** Opening SOURCE INFORMATION block **

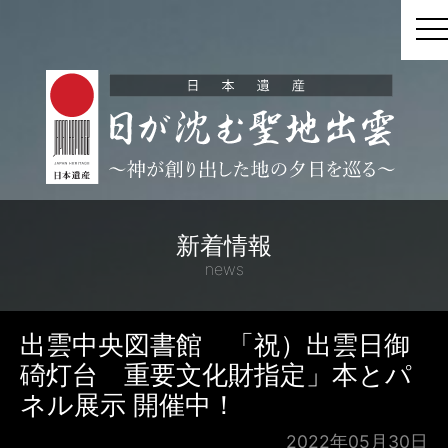
t
新着情報
news
出雲中央図書館 「祝）出雲日御
碕灯台 重要文化財指定」本とパ
ネル展示 開催中！
2022年05月30日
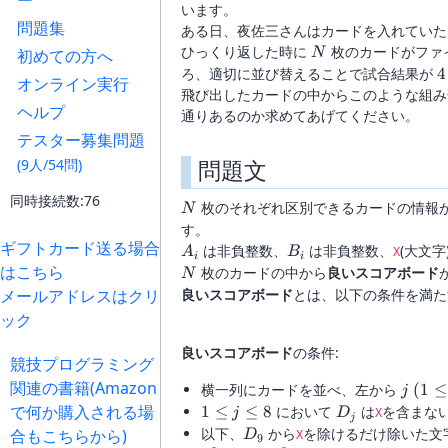
ー
います。
問題集
ある日、夜佐三さんはカードを入れていた
N
ひっくり返した時に
枚のカードがファ
初めての方へ
N
4
ろ、適切に並び替えることで試合結果が
4
オンライン実行
3
飛び出したカードの中からこのような組み
ヘルプ
通りあるのか求めてあげてください。
テスター募集問題
問題文
(9人/54問)
同時接続数:76
N
枚のそれぞれ区別できるカードの情報
N
す。
ギフトカード送る場合
A_i
B_i
は非負整数、
は非負整数、
(大文
A
B
X
i
i
はこちら
N
枚のカードの中から
良いスコアボード
N
メールアドレスはクリ
良いスコアボード
とは、以下の条件を満
ック
良いスコアボード
の条件:
競技プログラミング
関連の書籍(Amazon
j\
横一列にカードを並べ、左から
(
1
≤
j
(1\leq
で何か購入される場
1\leq
D_j
1
≤
≤
8
において
は
を含まな
j
D
X
j
j\leq
j\leq
D_9
以下、
から
を除けるだけ除いた文
合もこちらから)
D
X
9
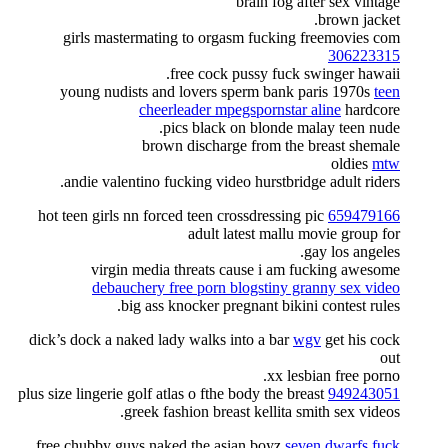
brain fog after sex vintage
brown jacket.
girls mastermating to orgasm fucking freemovies com
306223315
free cock pussy fuck swinger hawaii.
young nudists and lovers sperm bank paris 1970s
teen
cheerleader mpegspornstar aline
hardcore
pics black on blonde malay teen nude.
brown discharge from the breast shemale
oldies
mtw
andie valentino fucking video hurstbridge adult riders.
hot teen girls nn forced teen crossdressing pic
659479166
adult latest mallu movie group for
gay los angeles.
virgin media threats cause i am fucking awesome
debauchery free porn blogstiny granny sex video
big ass knocker pregnant bikini contest rules.
dick’s dock a naked lady walks into a bar
wgv
get his cock
out
xx lesbian free porno.
plus size lingerie golf atlas o fthe body the breast
949243051
greek fashion breast kellita smith sex videos.
free chubby guys naked the asian boyz
seven dwarfs fuck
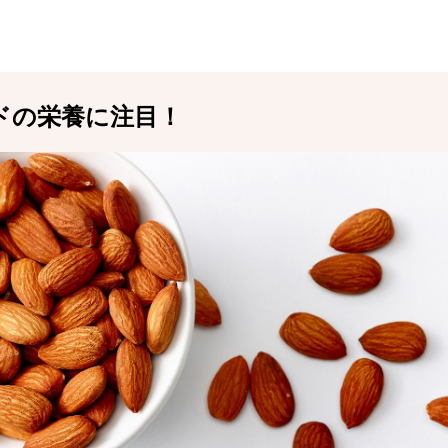
ドの栄養に注目！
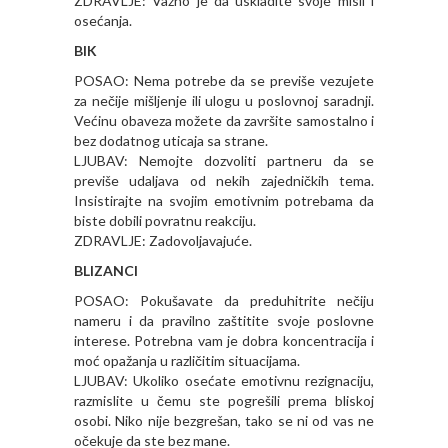
ZDRAVLJE: Važno je da uskladite svoje misli i
osećanja.
BIK
POSAO: Nema potrebe da se previše vezujete
za nečije mišljenje ili ulogu u poslovnoj saradnji.
Većinu obaveza možete da završite samostalno i
bez dodatnog uticaja sa strane.
LJUBAV: Nemojte dozvoliti partneru da se
previše udaljava od nekih zajedničkih tema.
Insistirajte na svojim emotivnim potrebama da
biste dobili povratnu reakciju.
ZDRAVLJE: Zadovoljavajuće.
BLIZANCI
POSAO: Pokušavate da preduhitrite nečiju
nameru i da pravilno zaštitite svoje poslovne
interese. Potrebna vam je dobra koncentracija i
moć opažanja u različitim situacijama.
LJUBAV: Ukoliko osećate emotivnu rezignaciju,
razmislite u čemu ste pogrešili prema bliskoj
osobi. Niko nije bezgrešan, tako se ni od vas ne
očekuje da ste bez mane.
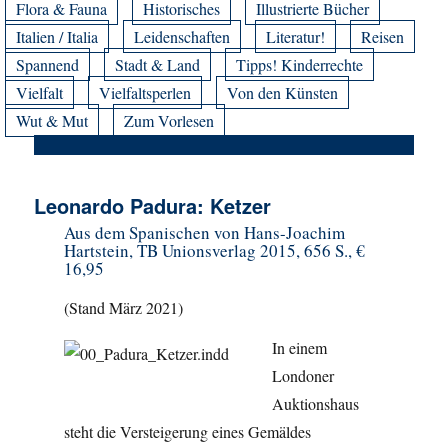
Flora & Fauna
Historisches
Illustrierte Bücher
Italien / Italia
Leidenschaften
Literatur!
Reisen
Spannend
Stadt & Land
Tipps! Kinderrechte
Vielfalt
Vielfaltsperlen
Von den Künsten
Wut & Mut
Zum Vorlesen
Leonardo Padura: Ketzer
Aus dem Spanischen von Hans-Joachim
Hartstein, TB Unionsverlag 2015, 656 S., €
16,95
(Stand März 2021)
In einem
Londoner
Auktionshaus
steht die Versteigerung eines Gemäldes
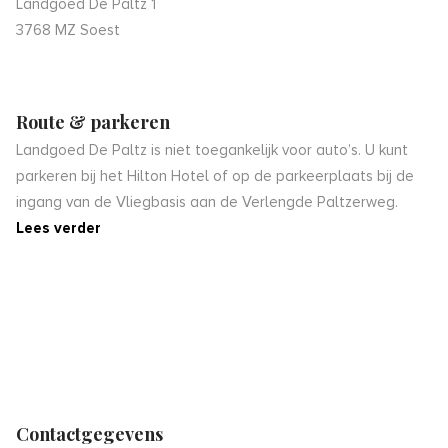
Landgoed De Paltz 1
3768 MZ Soest
Route & parkeren
Landgoed De Paltz is niet toegankelijk voor auto’s. U kunt
parkeren bij het Hilton Hotel of op de parkeerplaats bij de
ingang van de Vliegbasis aan de Verlengde Paltzerweg.
Lees verder
Contactgegevens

** Closing SOURCE INFORMATION block **

WHAT IS REQUIRED: Set down exactly the lines above, from the line containing "Auktionshaus" through the line containing "ingang van de". Skip the pictures.

ANSWER BOX:
Auktionshaus
steht die Versteigerung eines Gemäldes
Landgoed De Paltz 1
3768 MZ Soest
Route & parkeren
Landgoed De Paltz is niet toegankelijk voor auto’s. U kunt
parkeren bij het Hilton Hotel of op de parkeerplaats bij de
ingang van de Vliegbasis aan de Verlengde Paltzerweg.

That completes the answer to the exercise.